Must See - Check out the art at Louis Vuitton Island Maison at MBS


The Louis Vuitton Island Maison at the MBS in Singapore is much more than a new store to indulge in the brand's latest offering. This little design jewel also houses a stunning new sculpture by Turner Prize winner Richard Deacon made of twisted wood, along with a site-specific pop art wall by Cuban-born illustrator Ruben Toledo, who gives his colorful take on Singapore's better known icons, as well as a small, but well curated art exhibition on the theme of "islands."




The sculpture by Deacon is suspended from the glass ceiling of island, gently floating above the women retail space. Entitled "Upper Strut" is made out of twisted oak, which the sculptor had to steam and bend very quickly (within 5m) to achieve the still rather organic shape - This use of steam is a nice fitting for a brand who made its name with steamer bags.! Deacon told me he was inspired by the water that surround the LV island, as the undulated wood recalls ripples on the surface of water.



The beauty of the piece is that it invites the viewer to travel through and around it (befitting again for a brand which epitomized luxury travel) . As you can see from those picture, the piece looks different from different angles, sometime almost flat in a lizard shape, sometime looking like three giant kites floating in the air.

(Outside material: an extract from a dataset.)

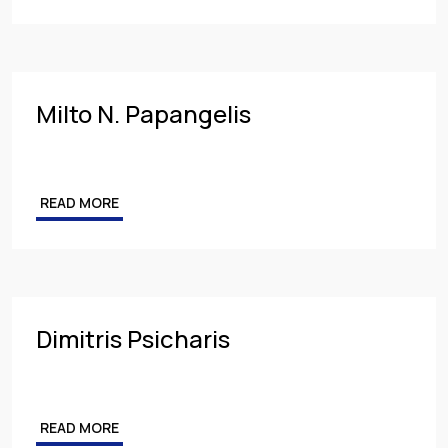
Milto N. Papangelis
READ MORE
Dimitris Psicharis
READ MORE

Visitors can access the LV Island in three different ways: via an outdoor bridge, by boat, disembarking at a jetty, and from the mall via a tunnel and ascending 'travelator' which leads to the centre of hte pavillion. On the right of the tunnel, one can find a selection of historic LV lugage linked to the nautical world and transtlantic travels of the early 20th century, On the left side, is a small cultural space which will fit rotating exhibitions and which opens with "Islands."

It features artworks by 15 artists, whose chosen works explore the relationship with the sea and the notion of solitude, utopia, sanctuary, borders, journey.
Solitude by Chow Yun Fat

I was especially taken by the beauty of this phorograph by Chow Yun Fat (The actor turned photographer), who made this work especially for the exhibition. Chow has visualised his photograph of a large rock that has fallen from a cliff to land on a wave-cut platform as an island, complete unto itself, and alone. The waves that surge around it are receding, and a long exposure has softened the foam and turned the spray into squiggles, transforming the landscape from something fixed into an ephemeral moment. The position of the photographer high above the rock would ordinarily rob the scene of scale, if it was not for the long raking shadow which serves to give the work a third dimension and identify this as a unique moment in time.

With Eric Chan in front of his Say that you love me



Malaysian artist Eric Chan’s painting “Say that you love me” was also made specifically for the “Islands” exhibition and combines three photographic negative images of the statue of Sir Stamford Raffles, the “father” of Singapore, and an ultra-highspeed stop-action photograph of a splash of paint. Together these symbols may represent the idea of how Raffles came to Singapore by sea but they also speak to the relationship between history and colonialism and art and reality. Chan presents three views of Raffles, including one in which he gazes imperiously down at the viewer, and one which seems to show him emerging from the splash like Venus from the waves in order to suggest that we are seeing a full picture of both the man and his myth.